Оперативные данные позволяли Инквизитору сделать вывод, что Империя в последнее время резко активизировала свою деятельность. Через подставные фирмы и корпорации она успешно прибирает к рукам средства массовой информации и наиболее жизнеспособные отрасли больной экономики России. Хищническая приватизация собственности и порожденная ею преступность, просчеты и эгоизм новых "хозяев жизни" объективно работают на Империю. Они создают ей условия захвата власти в стране.
"Что принесут "Коробов и компания" России? – не раз задавал себе вопрос Инквизитор, анализируя оперативные материалы по Империи. – Цинизм по отношению к морали и к самой человеческой жизни, их преступные методы борьбы за власть позволяют увидеть контуры их будущего режима. И не исключено, что режимы Гитлера и Сталина покажутся лишь цветочками перед тем, что готовят они ошельмованному и временно потерявшему веру в свои созидательные силы народу России".

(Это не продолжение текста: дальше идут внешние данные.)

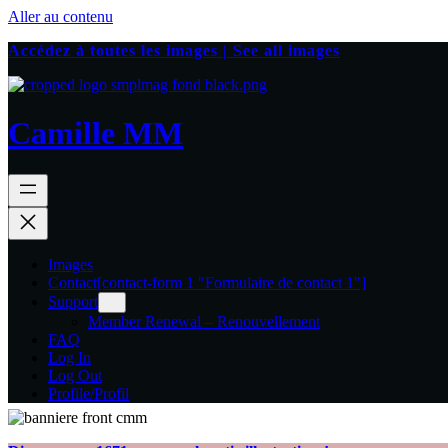
Aller au contenu
Accédez à toutes les images | See all images
Camille MM
Images
Contact
[contact-form 1 "Formulaire de contact 1"]
Support
Member Renewal – Renouvellement
FAQ
Log In
Log Out
Profile/Profil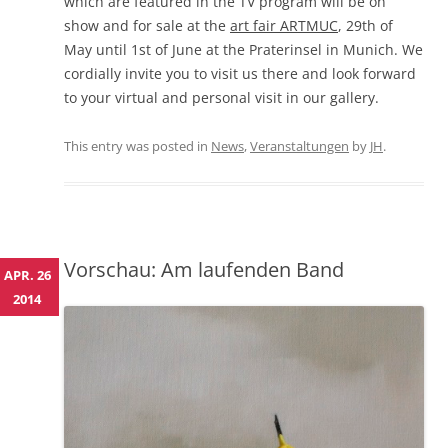
which are featured in the TV program will be on
show and for sale at the
art fair ARTMUC
, 29th of
May until 1st of June at the Praterinsel in Munich. We
cordially invite you to visit us there and look forward
to your virtual and personal visit in our gallery.
This entry was posted in
News
,
Veranstaltungen
by
JH
.
Vorschau: Am laufenden Band
APR. 26
2014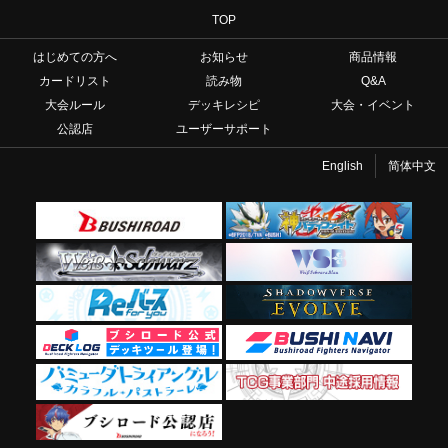
TOP
はじめての方へ
お知らせ
商品情報
カードリスト
読み物
Q&A
大会ルール
デッキレシピ
大会・イベント
公認店
ユーザーサポート
English
简体中文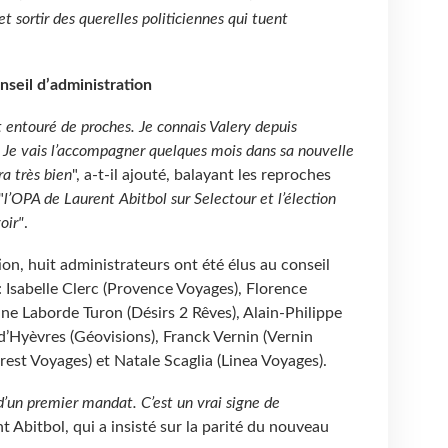
et sortir des querelles politiciennes qui tuent
seil d’administration
t entouré de proches. Je connais Valery depuis
. Je vais l’accompagner quelques mois dans sa nouvelle
ra très bien
", a-t-il ajouté, balayant les reproches
"
l’OPA de Laurent Abitbol sur Selectour et l’élection
oir"
.
ion, huit administrateurs ont été élus au conseil
: Isabelle Clerc (Provence Voyages), Florence
ne Laborde Turon (Désirs 2 Rêves), Alain-Philippe
d’Hyèvres (Géovisions), Franck Vernin (Vernin
rest Voyages) et Natale Scaglia (Linea Voyages).
t d’un premier mandat. C’est un vrai signe de
ent Abitbol, qui a insisté sur la parité du nouveau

– Конклюдентность, – повторил загадочное слово Инквизитор и задумчиво прочитал вслух, барабаня пальцами по стеклу:
– В потомстве переврплотясь в своем, мы времени пощечину даем…

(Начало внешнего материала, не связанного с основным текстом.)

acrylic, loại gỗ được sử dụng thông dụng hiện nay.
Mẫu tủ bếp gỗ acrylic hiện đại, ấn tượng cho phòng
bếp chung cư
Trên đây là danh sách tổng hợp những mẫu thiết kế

Инквизитор с юных лет обожал поэзию серебряного века. Особенно Гумилева, Бальмонта и Хлебникова.
* * *
Он всю жизнь вставал в шесть утра, минута в минуту: без будильника и независимо от того, когда накануне ложился спать. Наскоро выпивал чашку горячего кофе и шел в сквер перед домом выгуливать своего любимца бладхаунда.
Так было и в это утро. Рамзай был псом воспитанным и, зная свою устрашающую внешность, никогда ни к собакам, ни к прохожим не приставал. Поэтому Инквизитор еще у дверей подъезда спускал его с поводка, и тот важно шествовал в сквер перед домом.
И на этот раз, отстегивая заевший почему-то карабин на поводке, он с досадой подумал: "Какой балбес ржавой "девяткой" загородил единственный проход в сквер?.. Карабин, как назло, не открывался, и ему пришлось снять поводок через голову пса вместе с ошейником. Пока он, стоя у подъезда, наматывал снятый поводок на руку, Рамзай подбежал к забору за ржавой "девяткой" и поднял заднюю лапу. Тем временем к подъезду подкатил "Москвич" вневедомственной охраны с двумя молодыми милиционерами. Притормозив у "девятки", он перекрыл от Инквизитора справляющую нужду собаку.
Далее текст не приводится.